Berkshire students star in short film with Treat Williams

By Adam Poulisse
The Berkshire Eagle
January 22, 2013

Actor Treat Williams talks with the kids on the set of "Halftime" at the Berkshire School on Monday. (Ben Garver / Berkshire Eagle Staff)

SHEFFIELD- What the Chickadees needed was an earful of inspiration from their coach in the locker room. The middle school basketball team was down 53-0 at halftime.

What their coach delivered instead, unfortunately, was a dispiriting monologue about his wife’s recent infidelity.

Luckily, this was all a fictitious situation, the subject of the low-budget short film “Halftime,” starring several Berkshire youngsters as the players and veteran TV and film actor Treat Williams as their down-in-the-dumps coach.

“He thinks he’s giving a Knute Rockne speech,” Williams said of his character. “I don’t think he knows what’s coming out of his mouth. He’s in so much pain, and I think that’s what makes it funny.”

“Halftime,” which was filmed over the past two days in a locker room at the Berkshire School, was produced for less than $10,000 and all of the young actors, and most of the crew, were from the Berkshires.

“From the moment we hit the ground, we’ve been a little ahead of schedule,” said John Whalan, the producer.

“Halftime” originally started as a short stage play written for the 2012 Berkshire Playwrights Lab Banquet.
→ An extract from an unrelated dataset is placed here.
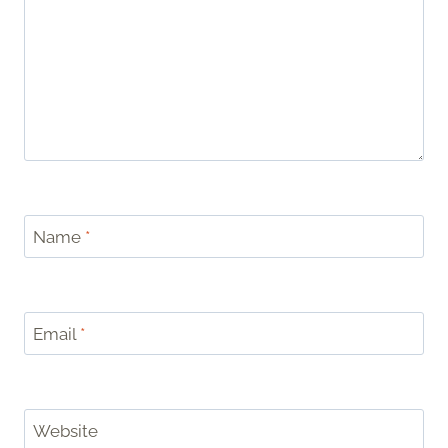
Name
*
Email
*
Website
Richard Dresser, the playwright, wrote “Halftime” specifically for Williams, who dropped out of a four-act play for the banquet due to a scheduling conflict.

“The fact that Treat’s here is going to bring notoriety to the project,” said Diane Pearlman, the executive director of the Berkshire Film and Media Commission.

Dresser wrote “Halftime” in three days.

I’ve done a fair amount of coaching, and I’m always fascinated by things that coaches tell kids to get them fired up,” Dresser said. “How great to have a situation where everything else in this guy’s life has gone south, and the only thing he has left is this uniquely untalented middle school team.”

The tragic comedy saw few changes from the stage version to the film version, said director Joe Cacaci, who is also the co-artistic director of the Berkshire Playwrights Lab.

Probably the biggest change was actually adding the kids to the scene. In the stage version of “Halftime,” Williams spoke to the audience like they were his middle school basketball team.

“It went remarkably smoothly,” Caci said. “Any time you’re working with kids, anything can happen.”

The seven kids were picked by Cacaci after word spread through the Berkshire Film Commission, Cacaci and Lori Bashour, the general manager of the Berkshire Playwrights Lab.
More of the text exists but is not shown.